Friday, September 10, 2010

Our Home, September 10th, 2010



































































It is difficult to describe the joy of living in this house.


The place suffers from all the inconveniences of a twenty year old building in a tropical climate: the windows don’t open or close easily; the mosquito nets need to be coaxed into the door and window frames; the garden is a mess of neglect and is probably home to every species of poisonous snake Lao has to offer.

Also, it is not one of those traditional wooden Lao house of which we had dreamt, with their gleaming wooden floors and views over the Mekong.


No, this is an old French-style villa that looks like it had been ripped out of the arrière pays of Nice and planted here, between the banana trees and in the bottom of a rich tropical garden.

I say garden, but parts of it are more like a forest, especially the mysterious and shaded back of the house, where the Spirit House lives. We need a gardener of genius and independent thought and we need a maid!

The house is in the Diplomatic Quarter, which does have its own name in Lao, Thapalansay Village, Sisattanak District. According to Reb Dovid, it is an area of great spiritual power for the Lao, within biking distance of one of the oldest and most sacred temples in the area.

Our immediate neighbour is the Chinese Embassy who use their clout to keep the area quiet and clean and one of our garden walls, covered with a sort of ivy, is the retaining wall to their compound.

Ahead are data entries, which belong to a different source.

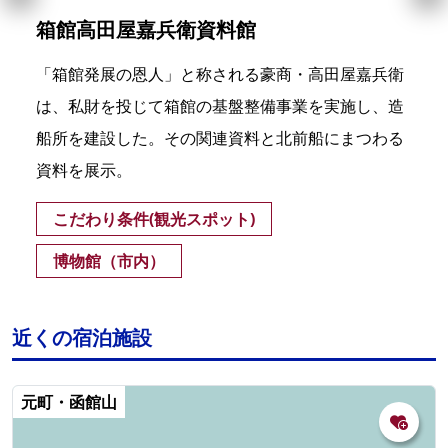
箱館高田屋嘉兵衛資料館
「箱館発展の恩人」と称される豪商・高田屋嘉兵衛
は、私財を投じて箱館の基盤整備事業を実施し、造
船所を建設した。その関連資料と北前船にまつわる
資料を展示。
こだわり条件(観光スポット)
博物館（市内）
近くの宿泊施設
元町・函館山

On the other side is a tenement building housing several Lao families who seem to share washing and cooking facilities. Unlike a similar place in Vietnam, the area is relatively quiet. Any music they do play is not very loud and doesn’t have that maniac techno beat you hear all over South East Asia. Just down the road is a pétanque court. When I have a minute I will join the boys for a good game of bacchi.

But the joy of the house is just being there, waking up in the morning and walking down the driveway and looking at the tall tropical trees on both sides. Birds fly high in the sky. Yellow and black butterflies flutter.

In all the years we lived in Hanoi, I always dreamt of having a garden like this one.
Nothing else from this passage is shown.